Korruptionsskandal verstärkt Sorge um Glaubwürdigkeit der EU
DW
Europäische Politiker fordern angesichts der unschönen Geschehnisse um Parlaments-Vizepräsidentin Eva Kaili nun größtmögliche Aufklärung. Doch auch die wirtschaftlichen Beziehungen mit Katar werden hinterfragt.

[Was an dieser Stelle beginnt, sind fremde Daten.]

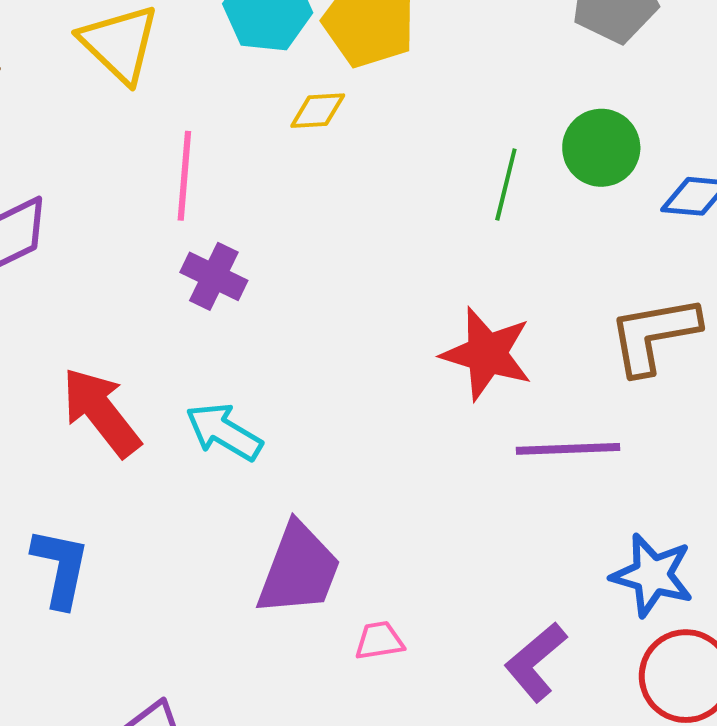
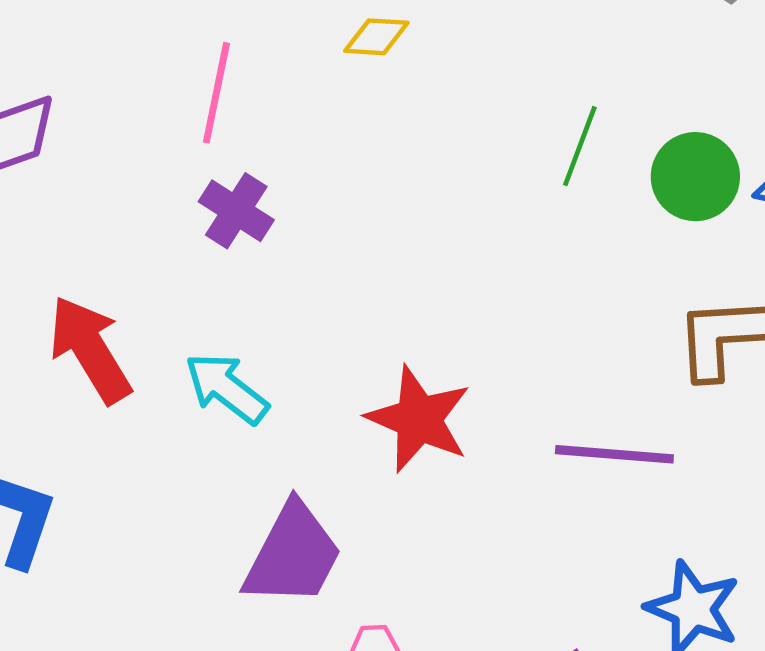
green circle: (601, 148) -> (695, 177), moved
red star: (487, 354) -> (419, 419), moved

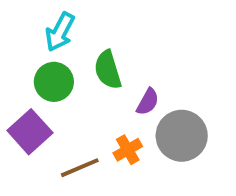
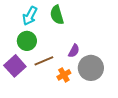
green semicircle: (108, 70) -> (57, 15), moved
brown line: (80, 168) -> (44, 61), moved

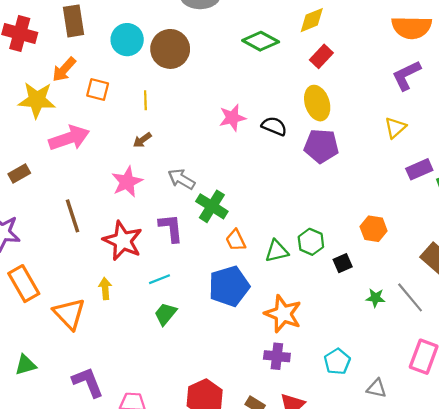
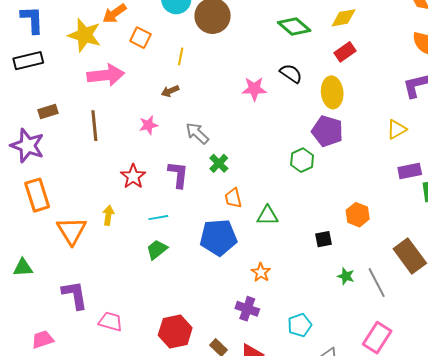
black semicircle: (274, 126) -> (291, 73), moved
brown rectangle: (19, 174) -> (48, 112), moved
pink star: (127, 182) -> (148, 125), size x0.7
green cross: (212, 206) -> (219, 163), size x0.7
brown line: (72, 216) -> (94, 126), moved
red star: (123, 241) -> (133, 176), size x0.7
green hexagon: (311, 242) -> (302, 160), moved
orange star: (283, 314) -> (261, 272), size x0.6

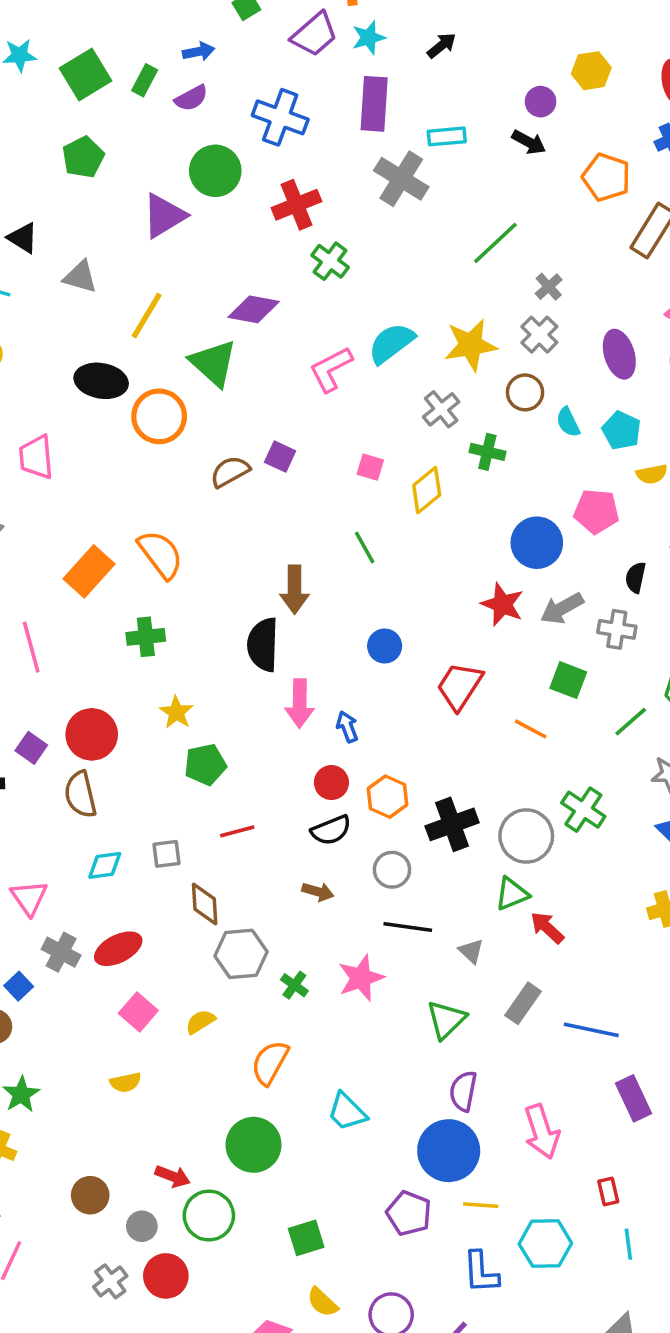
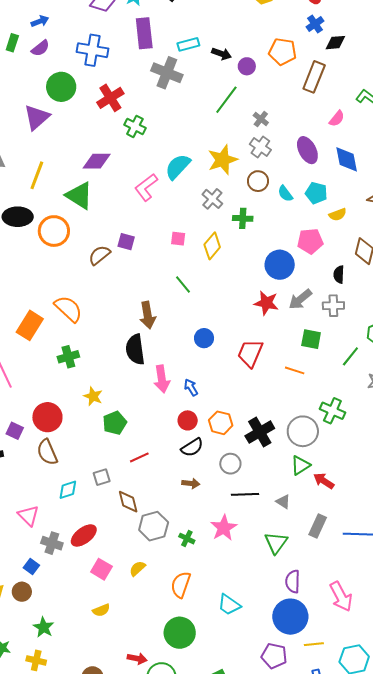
purple circle: (541, 102) -> (247, 66), moved
black arrow: (529, 142) -> (222, 54), moved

Nach den Ermittlungen der belgischen Behörden in einem mutmaßlichen Korruptionsskandal im Europäischen Parlament haben sich führende Politiker besorgt über den Imageschaden für die EU geäußert. Bundesaußenministerin Annalena Baerbock sprach vor einem Treffen mit ihren Kolleginnen und Kollegen aus den anderen EU-Staaten in Brüssel von einem "unglaublichen Vorfall". "Der muss jetzt ohne Wenn und Aber aufgeklärt werden, mit der vollen Härte des Gesetzes." Es gehe hier um die Glaubwürdigkeit Europas.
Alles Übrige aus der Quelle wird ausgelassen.